Mais recentemente, saúde mental e trabalho híbrido também passaram a compor a de Qualidade de Vida, ou “well-being”, tema na mesa há 30 anos, mas que se ampliou e ganhou relevância no contexto da pandemia. 

E o que vem pela frente? 

O Gartner divulgou um relatório com as grandes prioridades para 2022 de acordo com pesquisa realizada com 500 Líderes de RH: 

  1. Construir habilidades e competências críticas
  2. Desenho organizacional e Change Management
  3. Pipeline de Liderança atual e futuro
  4. Futuro do Trabalho
  5. Diversidade, equidade e inclusão

Estas estratégias estão ancoradas em três fatos:

  1. O Trabalho híbrido está transformando o negócio
  2. O aumento do turnover está acelerando a competição por talentos
  3. Há uma demanda de consumidores, colaboradores e Conselhos por mais diversidade. 

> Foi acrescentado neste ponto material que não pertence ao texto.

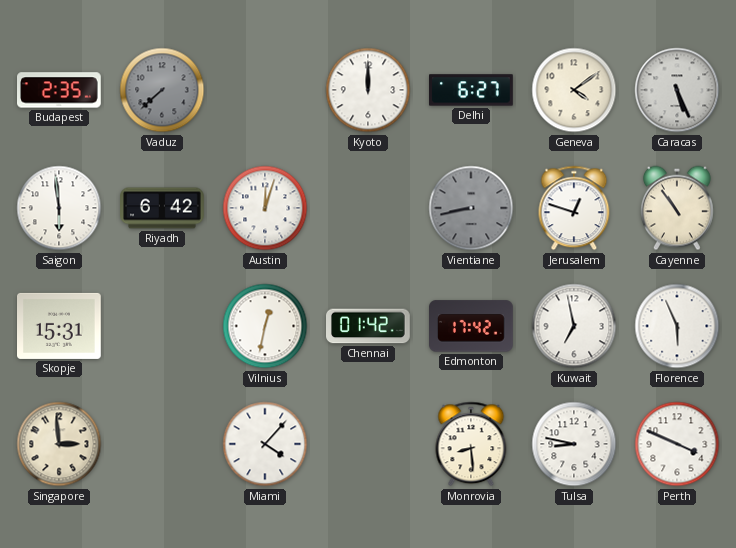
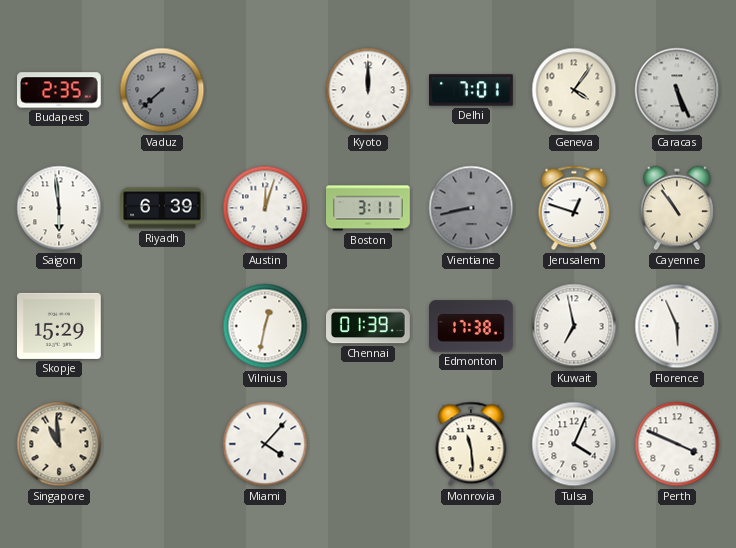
Delhi: 6:27 -> 7:01
Geneva: 4:09 -> 4:06
Riyadh: 6:42 -> 6:39
Boston: none -> 3:11
Skopje: 15:31 -> 15:29
Chennai: 01:42 -> 01:39
Edmonton: 17:42 -> 17:38
Singapore: 2:59 -> 10:59
Monrovia: 8:29 -> 11:29
Tulsa: 8:47 -> 4:04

Eu acrescentaria alguns outros desafios a este cenário:

  1. Monitoramento da Covid: os casos de Covid continuam gerando afastamento e medidas de segurança, como o uso de máscaras, estão sendo revisitadas para garantir a segurança das pessoas e a continuidade dos negócios. 
  1. Modelo Híbrido: é preciso acompanhar os impactos no engajamento resultante do modelo híbrido. Na prática, isso significa que ajustes nos rituais e nos combinados, assim como ouvir colaboradores sobre o que está funcionando ou não serão uma constante. 
  1. ESG: com a demanda crescente nos Conselhos e na sociedade sobre o ESG, as organizações precisam garantir que suas equipes dominem os repertórios necessários para traçar estratégias e atuar de forma coerente com esses temas. 
  1. Benefícios Flexíveis: mais empresas estão aderindo a esta prática, que customiza a oferta de benefícios às necessidades dos colaboradores. O home office mais frequente, por exemplo, gerou novas necessidades a serem atendidas.
  1. Estruturas organizacionais: os modelos mais horizontalizados e ágeis continuam sendo testados nas organizações e a demanda por estruturas mais produtivas cresce.

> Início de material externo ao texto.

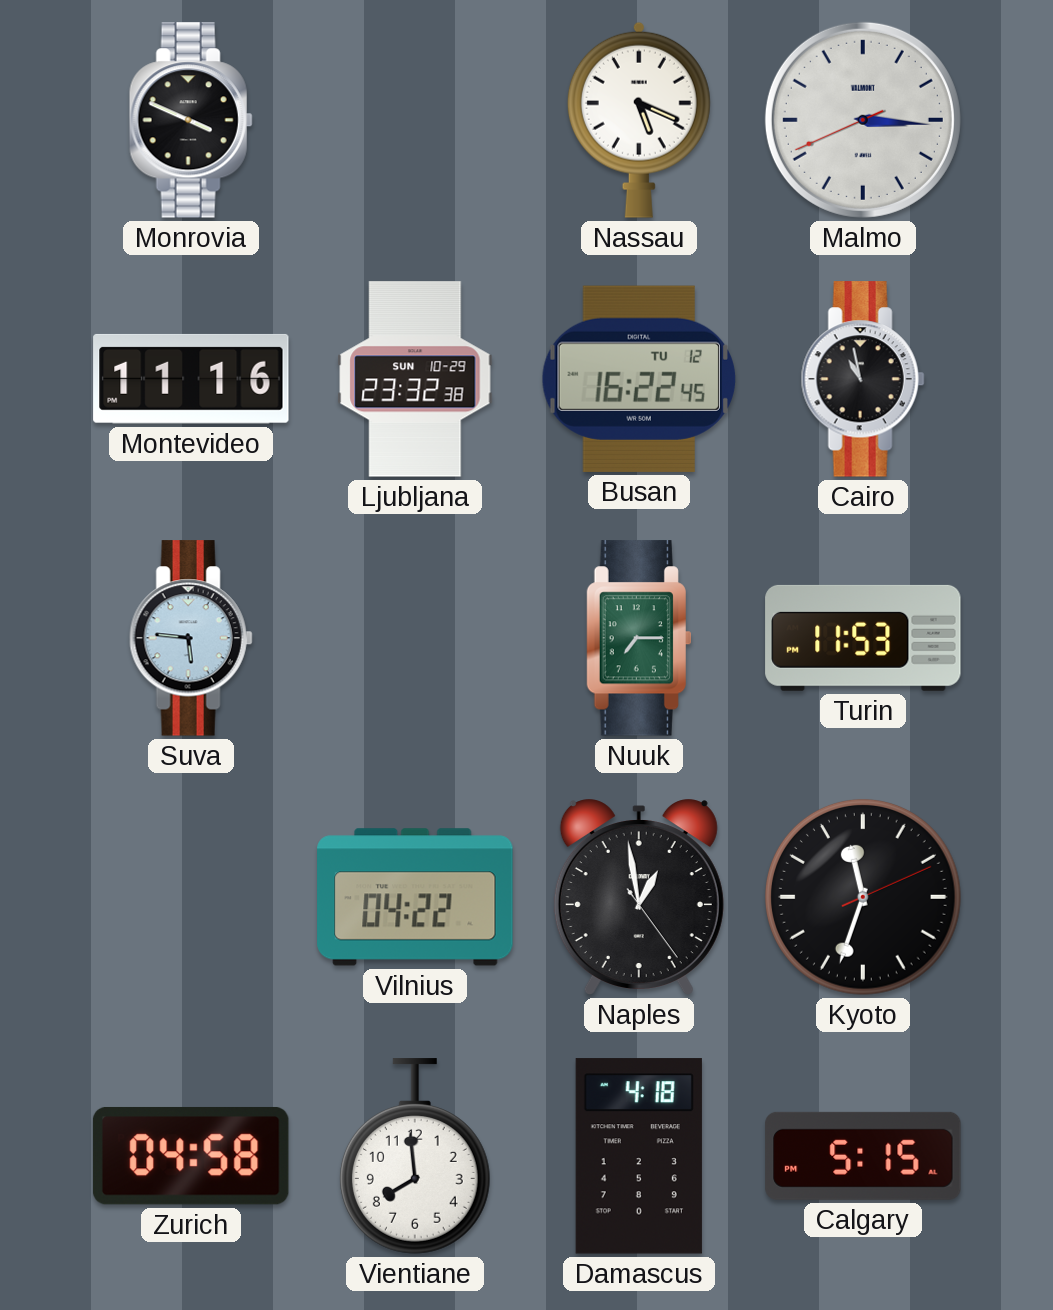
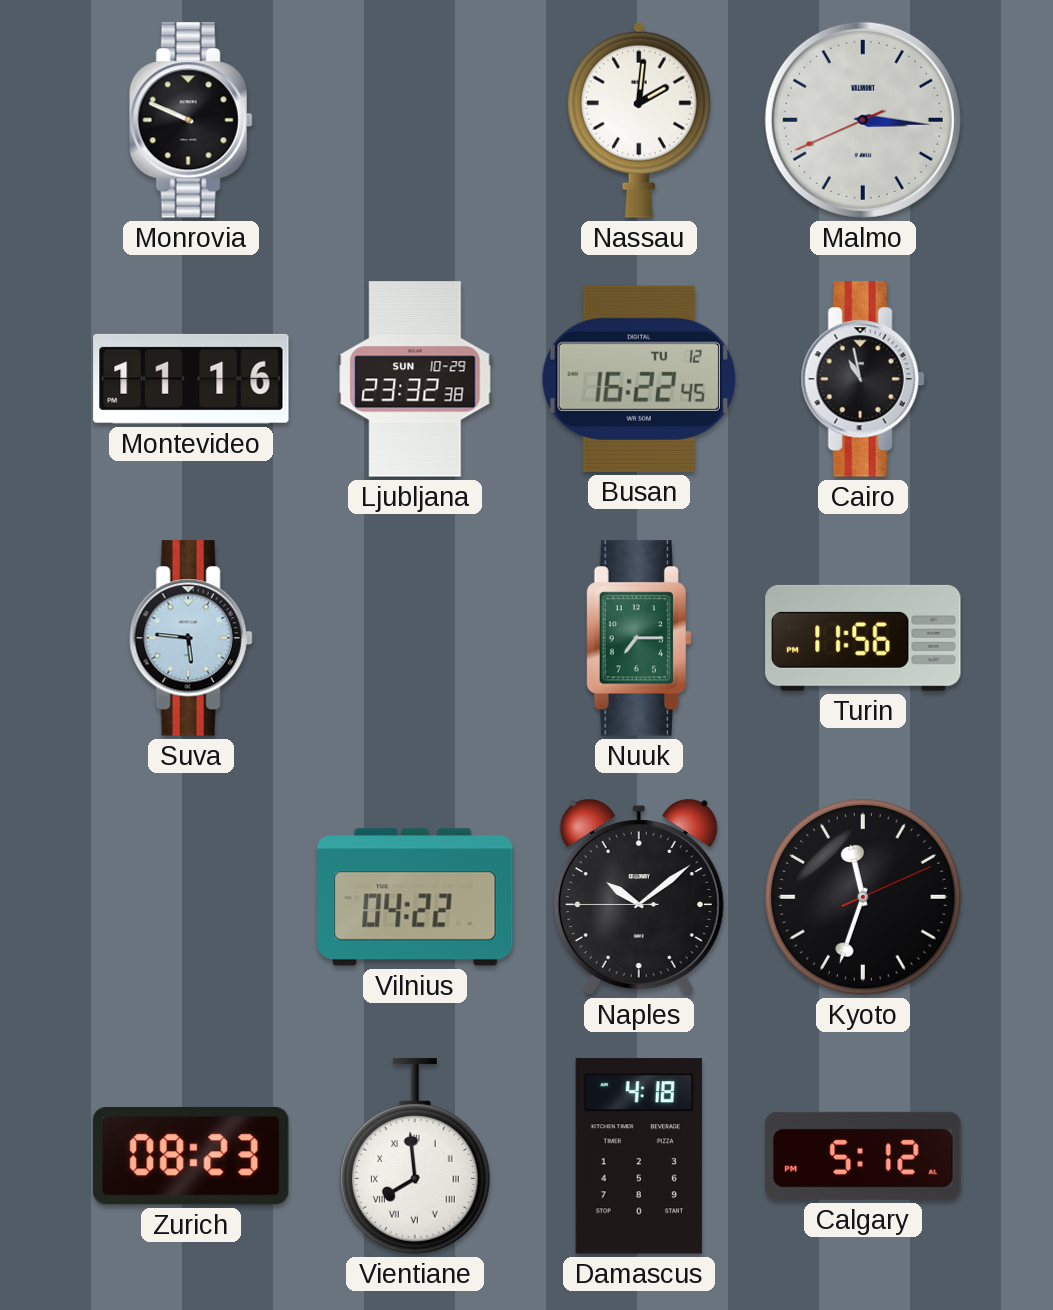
Monrovia: 3:49 -> 9:49
Nassau: 5:19 -> 2:01
Turin: 11:53 -> 11:56
Naples: 12:58 -> 10:08
Zurich: 04:58 -> 08:23
Vientiane numerals: Arabic -> Roman
Calgary: 5:15 -> 5:12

O desafio é: como inovar face a tantas demandas de curto prazo? 

Primeiro, a agenda de gestão de pessoas deveria endereçar temas relevantes da estratégia que, por sua vez, deveria estar alinhada ao propósito da empresa e às análises internas e externas de tendências e demandas do mercado e da sociedade. 

É preciso ter um ritual de reflexão estratégica banhado de todos os inputs necessários para a criação de um caminho coerente que construa valor. O plano é um documento vivo, que deve ser revisitado e ajustado sempre que necessário e compartilhado com os stakeholders para que seja um compromisso coletivo e que cujos avanços, à medida que evolui, sejam celebrados.

Segundo, é fundamental que a empresa possua um ambiente que favoreça a inovação. Steven Johnson na TED Talk “De onde vêm as grandes ideias”, menciona que a criação é um processo coletivo: uma ideia vem de uma network de neurônios que estabelecem uma sincronia e geram uma nova configuração que não existia antes. 

Ter um ambiente diverso, inclusivo e aberto em que as pessoas tenham voz, é fundamental para que questionamentos, sugestões e diálogos possam existir, gerando espaços para inovações emergirem. Neste ambiente, é importante valorizar o aprendizado constante e a abertura da aprendizagem através da experimentação. Sem experimentar, testar e errar, não se descobre novos caminhos. 

Terceiro, construir repertórios, trocas e novas referências que, ao serem conectadas, gerem novos insights e, portanto, novas possibilidades. 

Como a empresa está incorporando novos conhecimentos? Quais são os temas que são discutidos? Quais novas ferramentas, metodologias e perspectivas estão sendo incorporadas que viabilizem gerar novas soluções, caminhos e alternativas? 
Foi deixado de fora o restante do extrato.